Ela ficou ainda mais furiosa.
— Não o devia ter feito por ouro! — Quando o jovem lhe pediu que o levasse ao outro lado do mar negro, assentiu. — Está bem, mas com a condição de ficar com as tuas mãos. — Encaminharam-se para a beira-mar, e ela indicou: — Trá-las aqui, para que as corte.
— Deixa-me conservá-las durante a viagem, para poder tomar conta do leme. Quando chegarmos, poderás então cortá-las.
— Está bem. Assim farei.
Quando se acercaram do outro lado do mar, ele pôs o chapéu, saltou para terra e deixou a jovem a vociferar no barco. Embora tivesse um nariz que media quarenta centímetros, entendia-se muito bem o que dizia.
Ele seguiu em frente até chegar à praia do mar vermelho, onde se encontrava outra rapariga, a qual, para aquecer o quarto, revolvia a chaminé com o nariz, pois a lenha arde melhor quando se espevita.
— As tuas irmãs mandam-te cumprimentos — disse o jovem.
— Como pudeste chegar até aqui e conservar as mãos? — perguntou ela em voz nasalada. — Deviam ter-tas cortado. Que manas aquelas! Eu lhes conto, quando as vir! Levar-te no barco em troca de ouro, quando deviam ter-te exigido as mãos!... — No entanto, a fúria acabou por se dissipar ao fim de algum tempo e perguntou: — Afinal, aonde queres ir?
— Ao palácio submerso que existe no meio do mar vermelho e de que só se vê uma pequena ponta.
Garantiu-lhe que nunca o vira, apesar de ter percorrido o mar em todos os sentidos. Apesar disso, na manhã seguinte, dirigiu-se à praia e começou a gritar.
— Venham todas as aves do céu! Venham, que quero falar convosco!
Em poucos instantes, acudiram todas, grandes e pequenas, às quais perguntou:
— Viram, no mar vermelho, um palácio de que só assoma uma pequena ponta?
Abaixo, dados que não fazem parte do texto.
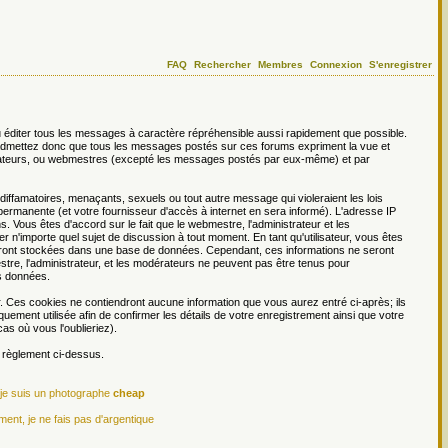
FAQ
Rechercher
Membres
Connexion
S'enregistrer
 éditer tous les messages à caractère répréhensible aussi rapidement que possible.
s admettez donc que tous les messages postés sur ces forums expriment la vue et
dérateurs, ou webmestres (excepté les messages postés par eux-même) et par
ffamatoires, menaçants, sexuels ou tout autre message qui violeraient les lois
permanente (et votre fournisseur d'accès à internet en sera informé). L'adresse IP
. Vous êtes d'accord sur le fait que le webmestre, l'administrateur et les
er n'importe quel sujet de discussion à tout moment. En tant qu'utilisateur, vous êtes
 seront stockées dans une base de données. Cependant, ces informations ne seront
re, l'administrateur, et les modérateurs ne peuvent pas être tenus pour
es données.
r. Ces cookies ne contiendront aucune information que vous aurez entré ci-après; ils
iquement utilisée afin de confirmer les détails de votre enregistrement ainsi que votre
s où vous l'oublieriez).
e règlement ci-dessus.
 je suis un photographe
cheap
ment, je ne fais pas d'argentique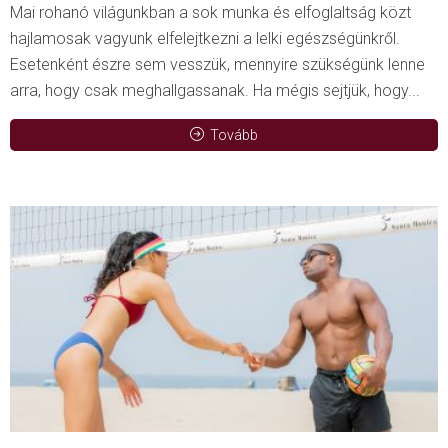
Mai rohanó világunkban a sok munka és elfoglaltság közt
hajlamosak vagyunk elfelejtkezni a lelki egészségünkről.
Esetenként észre sem vesszük, mennyire szükségünk lenne
arra, hogy csak meghallgassanak. Ha mégis sejtjük, hogy...
Tovább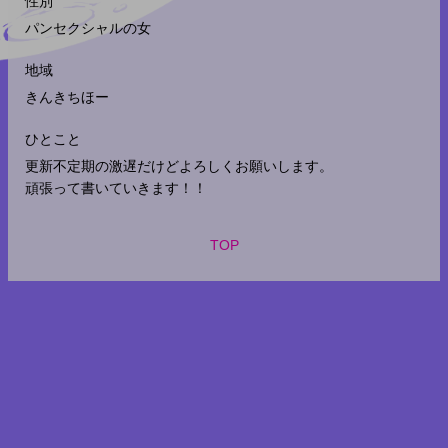
性別
パンセクシャルの女
地域
きんきちほー
ひとこと
更新不定期の激遅だけどよろしくお願いします。
頑張って書いていきます！！
TOP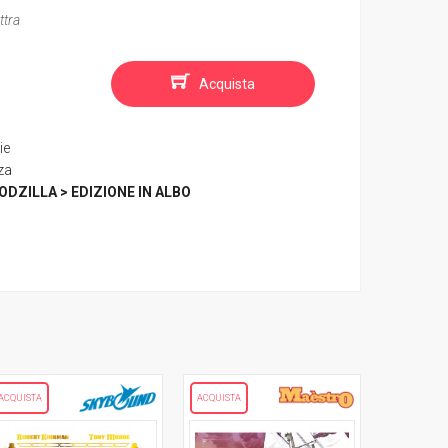
ttra
Acquista
ie
za
ODZILLA > EDIZIONE IN ALBO
ACQUISTA
ACQUISTA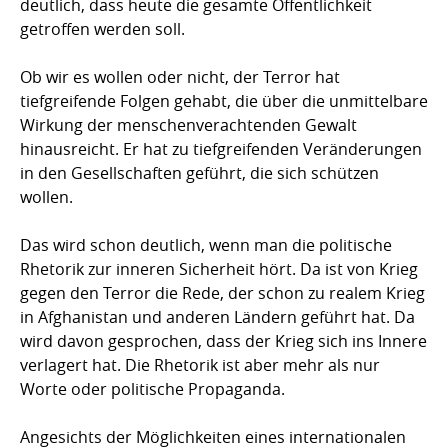
deutlich, dass heute die gesamte Öffentlichkeit
getroffen werden soll.
Ob wir es wollen oder nicht, der Terror hat
tiefgreifende Folgen gehabt, die über die unmittelbare
Wirkung der menschenverachtenden Gewalt
hinausreicht. Er hat zu tiefgreifenden Veränderungen
in den Gesellschaften geführt, die sich schützen
wollen.
Das wird schon deutlich, wenn man die politische
Rhetorik zur inneren Sicherheit hört. Da ist von Krieg
gegen den Terror die Rede, der schon zu realem Krieg
in Afghanistan und anderen Ländern geführt hat. Da
wird davon gesprochen, dass der Krieg sich ins Innere
verlagert hat. Die Rhetorik ist aber mehr als nur
Worte oder politische Propaganda.
Angesichts der Möglichkeiten eines internationalen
A resposta foi um "Não!" colectivo.
— Está bem. Desapareçam!
Depois de se deixarem de ver, tornou a gritar:
— Venham todos os peixes do mar! Venham, que quero falar convosco!
Não tardaram a aparecer e ela perguntou-lhes:
— Viram um palácio submerso no mar de que só assoma uma pequena ponta?
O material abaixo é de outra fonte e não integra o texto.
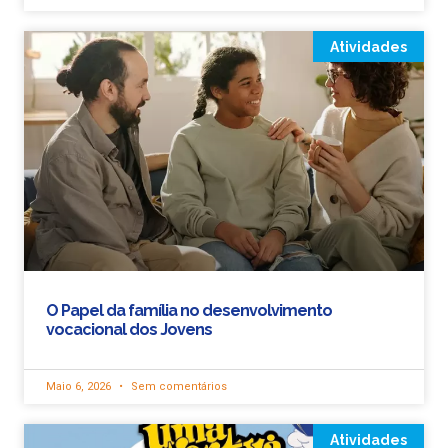
Atividades
O Papel da família no desenvolvimento
vocacional dos Jovens
Maio 6, 2026
Sem comentários
Atividades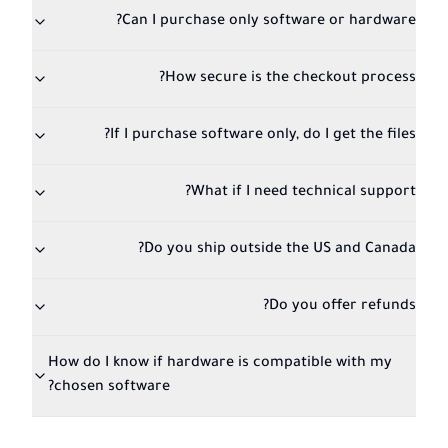
Can I purchase only software or hardware?
How secure is the checkout process?
If I purchase software only, do I get the files?
What if I need technical support?
Do you ship outside the US and Canada?
Do you offer refunds?
How do I know if hardware is compatible with my
chosen software?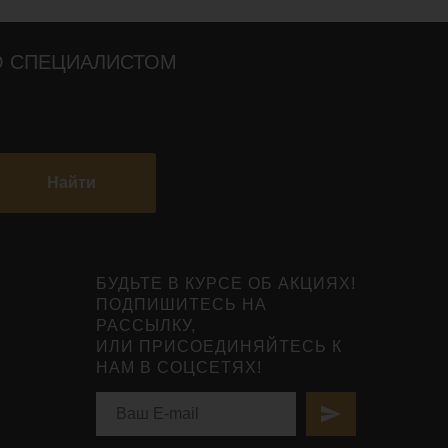
О СПЕЦИАЛИСТОМ
Найти
БУДЬТЕ В КУРСЕ ОБ АКЦИЯХ!
ПОДПИШИТЕСЬ НА
РАССЫЛКУ,
ИЛИ ПРИСОЕДИНЯЙТЕСЬ К
НАМ В СОЦСЕТЯХ!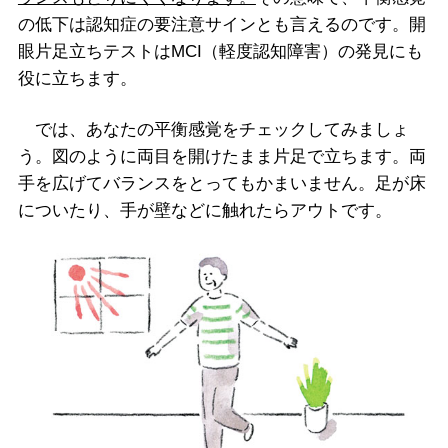
の低下は認知症の要注意サインとも言えるのです。開
眼片足立ちテストはMCI（軽度認知障害）の発見にも
役に立ちます。
では、あなたの平衡感覚をチェックしてみましょ
う。図のように両目を開けたまま片足で立ちます。両
手を広げてバランスをとってもかまいません。足が床
についたり、手が壁などに触れたらアウトです。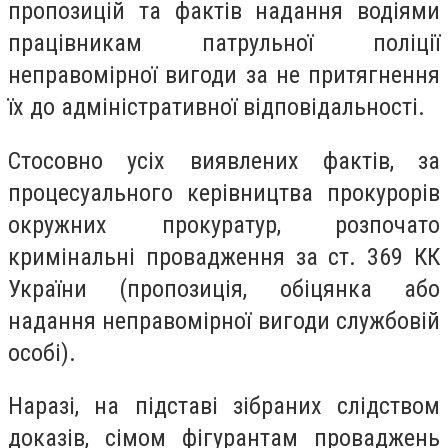
пропозицій та фактів надання водіями
працівникам патрульної поліції
неправомірної вигоди за не притягнення
їх до адміністративної відповідальності.
Стосовно усіх виявлених фактів, за
процесуального керівництва прокурорів
окружних прокуратур, розпочато
кримінальні провадження за ст. 369 КК
України (пропозиція, обіцянка або
надання неправомірної вигоди службовій
особі).
Наразі, на підставі зібраних слідством
доказів, сімом фігурантам проваджень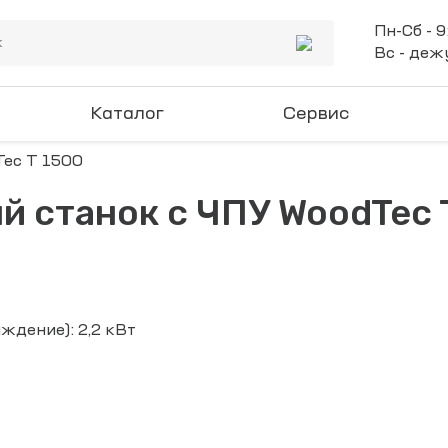
Пн-Сб - 9
Вс - де
Каталог
Сервис
 станок с ЧПУ WoodTec 
дение): 2,2 кВт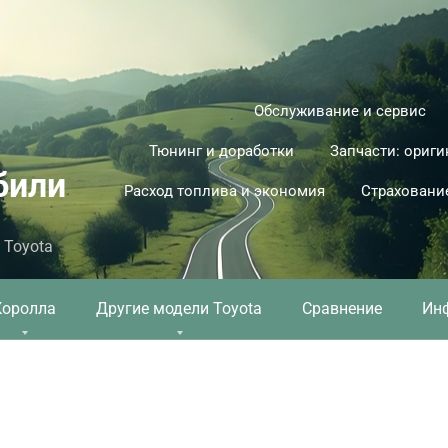
Обслуживание и сервис
Тюнинг и доработки
Запчасти: ориги
били
Расход топлива и экономия
Страховани
 Toyota
Королла
Другие модели Toyota
Сравнение
Ин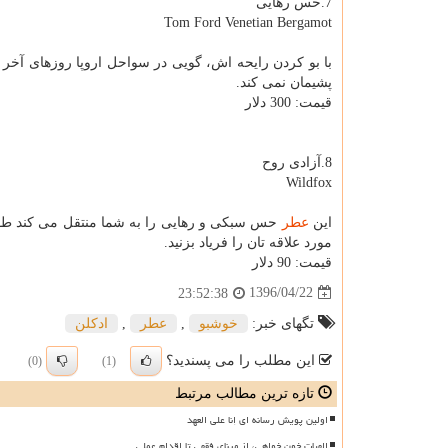
7.حس رهایی
Tom Ford Venetian Bergamot
با بو كردن رایحه اش، گویی در سواحل اروپا روزهای آخر 
پشیمان نمی كند.
قیمت: 300 دلار
8.آزادی روح
Wildfox
این
عطر
حس سبكی و رهایی را به شما منتقل می كند طوری 
مورد علاقه تان را فریاد بزنید.
قیمت: 90 دلار
1396/04/22
23:52:38
تگهای خبر:
خوشبو
,
عطر
,
ادكلن
این مطلب را می پسندید؟
(0)
(1)
تازه ترین مطالب مرتبط
اولین پویش رسانه ای إنا علی العهد
الهیات خون خواهی، از مبنای فقهی تا اقدام عملی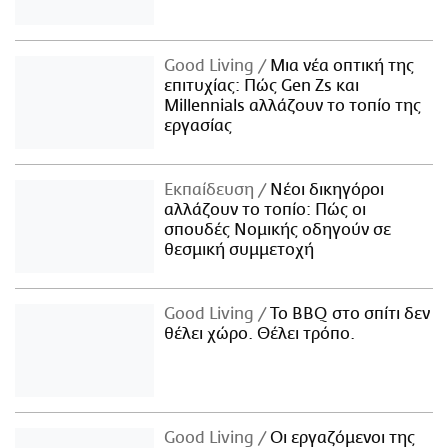
Good Living
Μια νέα οπτική της
επιτυχίας: Πώς Gen Zs και
Millennials αλλάζουν το τοπίο της
εργασίας
Εκπαίδευση
Νέοι δικηγόροι
αλλάζουν το τοπίο: Πώς οι
σπουδές Νομικής οδηγούν σε
θεσμική συμμετοχή
Good Living
Το BBQ στο σπίτι δεν
θέλει χώρο. Θέλει τρόπο.
Good Living
Οι εργαζόμενοι της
— Não vimos nenhum palácio!
— Então, desapareçam!
Quase em seguida, surgiu uma baleia e, ao vê-la, a jovem começou a ralhar-lhe.
— Porque chegas tão tarde? Não podias ter vindo com os peixes?
E a baleia referiu o seguinte:
— Quando vinha para aqui, passei por um palácio submerso e fiquei com uma barbatana presa num dos cantos. Foi por isso que me atrasei.
— Bem, podes retirar-te.
No momento em que a baleia se preparava para obedecer, o jovem pôs o chapéu e subiu para cima dela. O cetáceo tomou a passar, nadando, diante do palácio e ele apeou-se. De repente, os habitantes abandonaram o edifício, e a área em volta secou por completo.
Apareceu então uma serviçal que tinha saído para ir buscar água potável para a noiva que outrora fora esposa dele. O jovem ainda usava o anel que ela lhe confiara, quando a surpreendera a pisar as terras semeadas. Apressou-se a retirá-lo do dedo e a atirá-lo para dentro do cântaro de água, após o que entrou no palácio com a serviçal. Mas como tinha o chapéu posto, ninguém o podia ver. Ao pegar no cântaro, a mulher notou que alguma coisa soava e perguntou:
— Que tilinta neste cântaro? — Olhou para dentro e encontrou o anel. — Mas é o que entreguei ao meu marido, quando prometi que casaria com ele! Como terá vindo parar aqui?
O jovem, incapaz de conter a alegria, tirou prontamente o chapéu.
Na manhã seguinte, voaram nas asas dela em direcção à pátria do marido, que declarou guerra ao rei. Assim que empunhou a espada, este último perdeu todas as forças e expirou. Ele converteu-se então em monarca e a esposa em rainha, e a sua dinastia continua a governar nestes dias.